A los “hijos de la luz” se les exhorta a la vigilancia y a la sobriedad; contrarias a la somnolencia. Por eso, tenemos que plantearnos estos cuestionamientos, aunque no podamos inmediatamente hallar las respuestas. Sería muy extraño pretender explicar sin Dios un suceso de dimensiones tan globales, y buscar las causas en el plano meramente natural. Si Dios permite una plaga tal, tendrá sus razones y, por tanto, también sus planes.
Lo que ciertamente debe suceder como primero es una sincera conversión. El buen desarrollo de la vida humana está necesariamente vinculado al cumplimiento de los mandamientos de Dios. Los terribles pecados de la humanidad claman al cielo. Basta con pensar en el constante asesinato de niños inocentes, sin considerar aquí todas las otras ofensas que se cometen contra Dios.
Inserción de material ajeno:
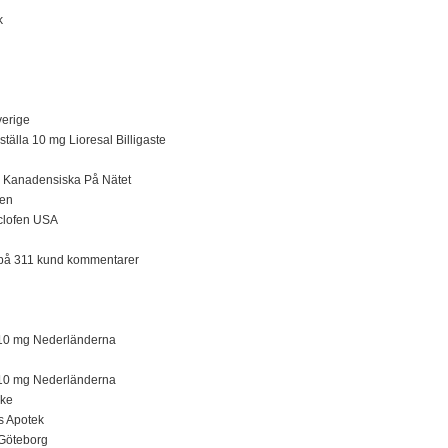
k
verige
tälla 10 mg Lioresal Billigaste
ga Kanadensiska På Nätet
ien
aclofen USA
t på 311 kund kommentarer
l 10 mg Nederländerna
l 10 mg Nederländerna
ike
s Apotek
 Göteborg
Al vernos confrontados a una tal plaga, se nos plantea urgentemente la cuestión de las prioridades de la vida. En otras palabras, a través de un suceso como éste, Dios llama a los hombres a la conversión. De pronto se quebrantan las rutinas que nos eran tan naturales. Ya nada es seguro. Ya no podemos edificar nuestra seguridad sobre los derechos y libertades individuales ni sobre la fiabilidad de los gobiernos. Incluso la roca de Pedro parece quebradiza. Al mundo se le presenta la amenaza de que esta pandemia sólo podría vencerse a través de estrictas medidas.
¿Qué pasará mañana? ¿Será que en futuro sólo podremos movernos, comprar, trabajar etc., con un certificado de vacunación y bajo sistemas de control digitales? ¿Vamos a aceptar todo esto sin más?
La única respuesta válida será la de abandonarnos incondicionalmente en Dios, poniendo en Sus manos nuestra vida, nuestras familias, comunidades, naciones, el mundo entero… Al hacerlo, crecerá nuestra confianza en que el Señor nos guiará a través de estas purificaciones y se valdrá de ellas, para que las personas lo busquen a Él y la Iglesia sea liberada de aquello que no hace parte de Ella, recuperando así su belleza, tal como la encontramos en su modelo, la Virgen María.
¡No será el optimismo natural el que nos sostenga en estos tiempos difíciles; sino la mano del Señor! ¡Y hemos de prepararnos para el siguiente tramo en el camino!